Kyrilos Sarris was born in Nicosia in 1950. While still a teenager, he studied under Lefteris Economou and Telemachos Kanthos during the period from 1963 to 1969. In 1970 he began studying medicine at the National and Kapodistrian University of Athens and from 1976 he worked as a medical oncologist in Athens.

His presence in the visual arts was inaugurated in 1986 with the solo exhibition Notes at the "New Forms" art gallery in Athens. In 1987 he joined the then newly formed Greek group "Visual Poetry", which introduced in Greece, in a systematic and organized way, this international current of the fusion of textual discourse and visual language. Since then, Kirillos Sarris has presented his work in Greece and Cyprus, as well as in numerous group exhibitions in Greece, Cyprus, France, France, Germany, Italy and China.
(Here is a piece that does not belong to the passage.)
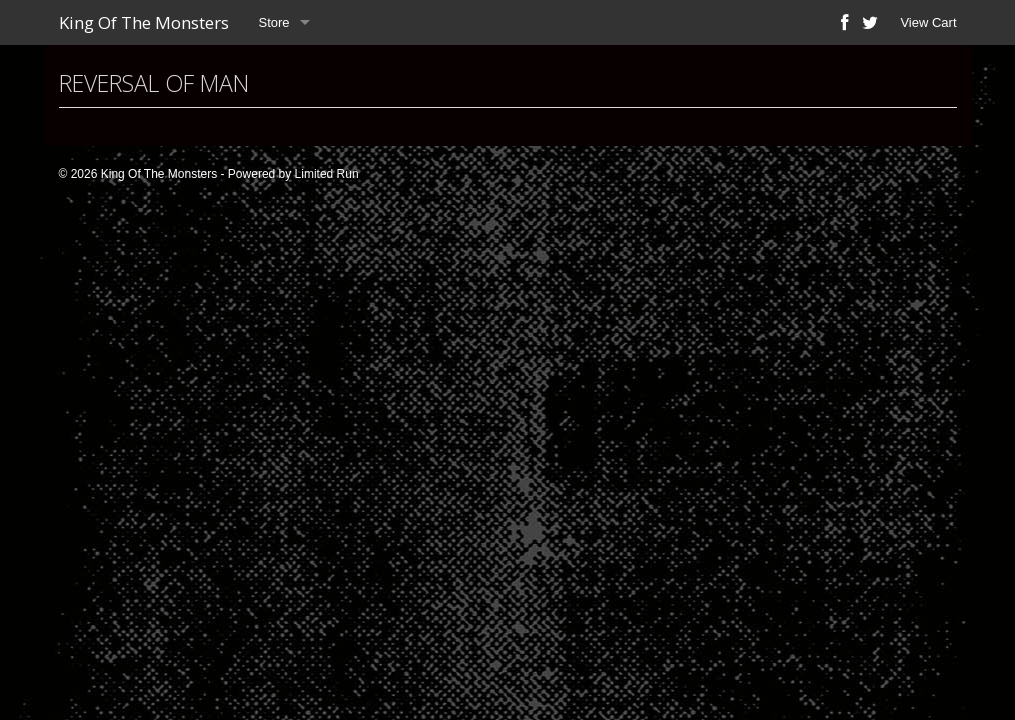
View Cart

Cyril Sarris's works are usually exhibited in the form of art installations in space, in which drawings and sketches, constructions and video projections are intertwined to convey the artist's problematic.

Cyril Sarris approached his artistic work in the same way in which he perceived and practiced his medical practice: as a vocation and a contribution to society as a whole.

Cyril Sarris approached his artistic work in the same way in which he perceived and practiced his medical practice: as a vocation and a contribution to society as a whole. In this light, the main issue he was concerned with - the difficulty of art to communicate its meaning to its viewer-recipient - is transformed from a theoretical exercise of ideas into tangible poeticism and expressive excellence.

Beyond art and science, Cyril Sarris served with equal consistency and dedication the production of publications. A prominent scholar of Marcel Duschamp, he edited the volume Marcel Duchamp, the Engineer of Lost Time for Agra Publications, with whom he also collaborated in the publication of other books, such as The Art of the Age of Distraction by Nicholas Callas and GalleriesBernier. In addition, he lectured at universities and wrote essays on art.

It is with deepest regret and respect that the Ministry of State for Culture expresses its condolences to his family and loved ones.